Aim of the exercise:
In the entries that follow, the lines from the one with "まずは、プライベートな仮想ネットワークを" through the one with "院胸外科团队，西安交通大学支持和帮助下，完成我市首例3D打印" are the ones to write out, exactly and with both ends included. Nothing else should appear.

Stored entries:
********************

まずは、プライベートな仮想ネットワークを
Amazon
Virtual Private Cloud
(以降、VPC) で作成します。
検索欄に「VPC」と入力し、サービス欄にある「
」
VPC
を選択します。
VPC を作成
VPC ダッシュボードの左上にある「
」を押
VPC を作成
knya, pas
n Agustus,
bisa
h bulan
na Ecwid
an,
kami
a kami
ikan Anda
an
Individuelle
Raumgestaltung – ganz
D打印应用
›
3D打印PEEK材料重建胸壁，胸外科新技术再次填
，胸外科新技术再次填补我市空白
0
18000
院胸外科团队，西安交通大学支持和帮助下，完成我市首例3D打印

********************

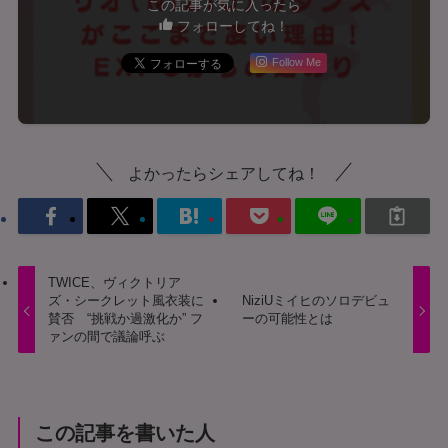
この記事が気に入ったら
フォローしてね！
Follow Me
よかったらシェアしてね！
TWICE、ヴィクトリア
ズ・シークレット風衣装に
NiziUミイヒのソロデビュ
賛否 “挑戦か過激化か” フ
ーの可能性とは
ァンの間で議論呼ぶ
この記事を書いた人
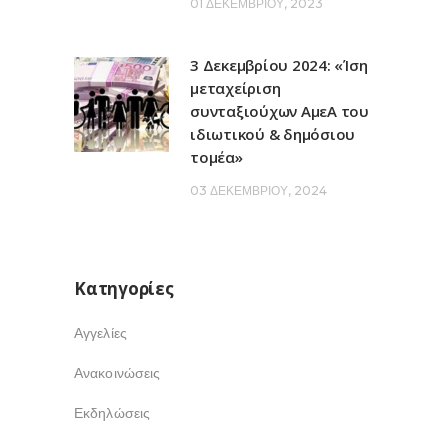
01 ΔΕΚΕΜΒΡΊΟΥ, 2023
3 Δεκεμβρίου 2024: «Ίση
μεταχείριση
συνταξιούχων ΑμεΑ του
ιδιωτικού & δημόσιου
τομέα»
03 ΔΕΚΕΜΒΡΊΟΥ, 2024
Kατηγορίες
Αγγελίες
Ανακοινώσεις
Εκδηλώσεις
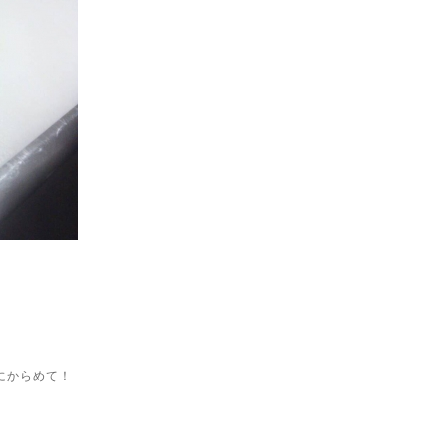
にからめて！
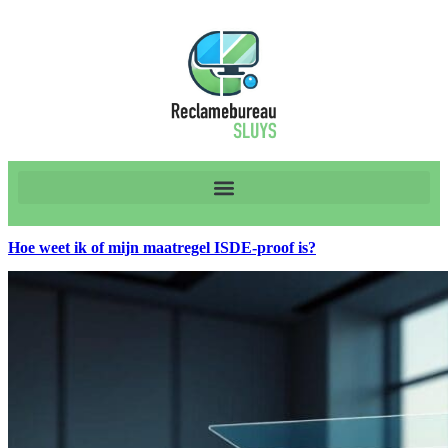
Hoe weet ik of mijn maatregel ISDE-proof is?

********************

Answer to the exercise:
まずは、プライベートな仮想ネットワークを
Amazon
Virtual Private Cloud
(以降、VPC) で作成します。
検索欄に「VPC」と入力し、サービス欄にある「
」
VPC
を選択します。
VPC を作成
VPC ダッシュボードの左上にある「
」を押
VPC を作成
knya, pas
n Agustus,
bisa
h bulan
na Ecwid
an,
kami
a kami
ikan Anda
an
Individuelle
Raumgestaltung – ganz
D打印应用
›
3D打印PEEK材料重建胸壁，胸外科新技术再次填
，胸外科新技术再次填补我市空白
0
18000
院胸外科团队，西安交通大学支持和帮助下，完成我市首例3D打印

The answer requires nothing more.